> [Task statement]:
For the entries below, state how many lines contain the string "pelle". Add nothing else.

> [Listed entries]:

┌──

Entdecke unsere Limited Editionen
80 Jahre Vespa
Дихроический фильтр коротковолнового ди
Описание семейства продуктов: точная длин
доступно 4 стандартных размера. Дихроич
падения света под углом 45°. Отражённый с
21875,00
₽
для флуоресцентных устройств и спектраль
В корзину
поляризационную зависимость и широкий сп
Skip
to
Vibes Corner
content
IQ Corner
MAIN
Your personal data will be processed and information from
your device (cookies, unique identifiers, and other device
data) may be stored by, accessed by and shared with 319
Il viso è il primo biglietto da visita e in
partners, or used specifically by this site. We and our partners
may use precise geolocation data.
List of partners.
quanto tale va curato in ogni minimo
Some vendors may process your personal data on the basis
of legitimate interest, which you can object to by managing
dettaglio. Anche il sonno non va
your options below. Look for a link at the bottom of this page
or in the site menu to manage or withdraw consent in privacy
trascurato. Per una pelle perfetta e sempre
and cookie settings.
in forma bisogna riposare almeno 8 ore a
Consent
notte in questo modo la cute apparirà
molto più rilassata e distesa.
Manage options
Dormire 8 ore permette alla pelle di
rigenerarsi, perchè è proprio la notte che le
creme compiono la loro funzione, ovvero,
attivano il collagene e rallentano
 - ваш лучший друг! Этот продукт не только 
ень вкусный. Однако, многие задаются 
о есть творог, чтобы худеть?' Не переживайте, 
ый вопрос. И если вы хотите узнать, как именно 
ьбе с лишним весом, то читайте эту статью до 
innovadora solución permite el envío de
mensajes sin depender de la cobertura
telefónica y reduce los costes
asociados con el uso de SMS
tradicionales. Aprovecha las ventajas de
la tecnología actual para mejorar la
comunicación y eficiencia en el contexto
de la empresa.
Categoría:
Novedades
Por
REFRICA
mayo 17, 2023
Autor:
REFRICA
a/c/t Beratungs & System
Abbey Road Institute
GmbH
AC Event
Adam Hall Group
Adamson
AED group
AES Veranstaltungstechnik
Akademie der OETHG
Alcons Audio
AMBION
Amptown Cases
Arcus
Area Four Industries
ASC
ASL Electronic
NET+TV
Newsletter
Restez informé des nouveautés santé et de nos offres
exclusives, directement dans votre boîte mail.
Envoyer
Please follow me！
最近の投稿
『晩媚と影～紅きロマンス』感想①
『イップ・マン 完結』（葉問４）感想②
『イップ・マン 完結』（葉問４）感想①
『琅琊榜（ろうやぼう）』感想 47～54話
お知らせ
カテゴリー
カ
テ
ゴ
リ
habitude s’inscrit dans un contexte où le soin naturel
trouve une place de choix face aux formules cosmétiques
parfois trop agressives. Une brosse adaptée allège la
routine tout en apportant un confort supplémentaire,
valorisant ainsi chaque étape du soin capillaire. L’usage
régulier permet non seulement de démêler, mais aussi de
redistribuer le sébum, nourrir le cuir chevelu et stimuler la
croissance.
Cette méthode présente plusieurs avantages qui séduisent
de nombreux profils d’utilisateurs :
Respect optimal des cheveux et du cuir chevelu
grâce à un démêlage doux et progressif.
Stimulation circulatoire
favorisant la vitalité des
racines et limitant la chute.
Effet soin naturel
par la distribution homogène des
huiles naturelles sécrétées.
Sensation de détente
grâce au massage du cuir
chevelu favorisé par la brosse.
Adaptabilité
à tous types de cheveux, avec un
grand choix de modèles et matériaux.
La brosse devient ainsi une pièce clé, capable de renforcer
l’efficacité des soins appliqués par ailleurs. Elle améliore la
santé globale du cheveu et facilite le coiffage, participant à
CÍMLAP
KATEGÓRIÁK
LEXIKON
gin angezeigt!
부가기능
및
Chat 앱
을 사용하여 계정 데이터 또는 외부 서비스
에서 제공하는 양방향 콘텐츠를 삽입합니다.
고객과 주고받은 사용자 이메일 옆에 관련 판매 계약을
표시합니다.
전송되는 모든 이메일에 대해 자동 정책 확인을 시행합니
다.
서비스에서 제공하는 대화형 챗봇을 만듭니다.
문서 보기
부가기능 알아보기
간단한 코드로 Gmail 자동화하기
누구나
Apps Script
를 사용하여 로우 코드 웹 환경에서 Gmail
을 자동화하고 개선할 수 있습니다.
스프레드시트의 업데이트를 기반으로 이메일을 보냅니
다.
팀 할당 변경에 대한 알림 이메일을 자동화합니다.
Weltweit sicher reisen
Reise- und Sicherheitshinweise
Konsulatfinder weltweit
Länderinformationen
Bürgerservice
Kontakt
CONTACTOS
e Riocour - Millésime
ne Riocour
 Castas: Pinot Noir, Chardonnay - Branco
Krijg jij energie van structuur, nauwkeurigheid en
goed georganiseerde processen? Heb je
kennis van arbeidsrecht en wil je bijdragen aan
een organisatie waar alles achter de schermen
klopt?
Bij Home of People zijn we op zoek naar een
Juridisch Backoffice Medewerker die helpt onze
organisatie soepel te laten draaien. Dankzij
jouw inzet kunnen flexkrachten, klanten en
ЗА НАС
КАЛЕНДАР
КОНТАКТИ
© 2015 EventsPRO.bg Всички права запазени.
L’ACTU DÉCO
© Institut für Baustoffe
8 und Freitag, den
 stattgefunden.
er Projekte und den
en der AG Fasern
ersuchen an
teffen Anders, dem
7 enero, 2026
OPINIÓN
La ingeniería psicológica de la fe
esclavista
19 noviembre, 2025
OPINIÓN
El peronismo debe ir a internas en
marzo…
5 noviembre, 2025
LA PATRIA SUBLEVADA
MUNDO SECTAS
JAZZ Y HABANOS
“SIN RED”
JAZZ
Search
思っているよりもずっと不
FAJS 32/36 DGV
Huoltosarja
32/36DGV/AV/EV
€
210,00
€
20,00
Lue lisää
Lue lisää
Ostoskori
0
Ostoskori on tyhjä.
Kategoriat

└──

> [Exercise answer]:
2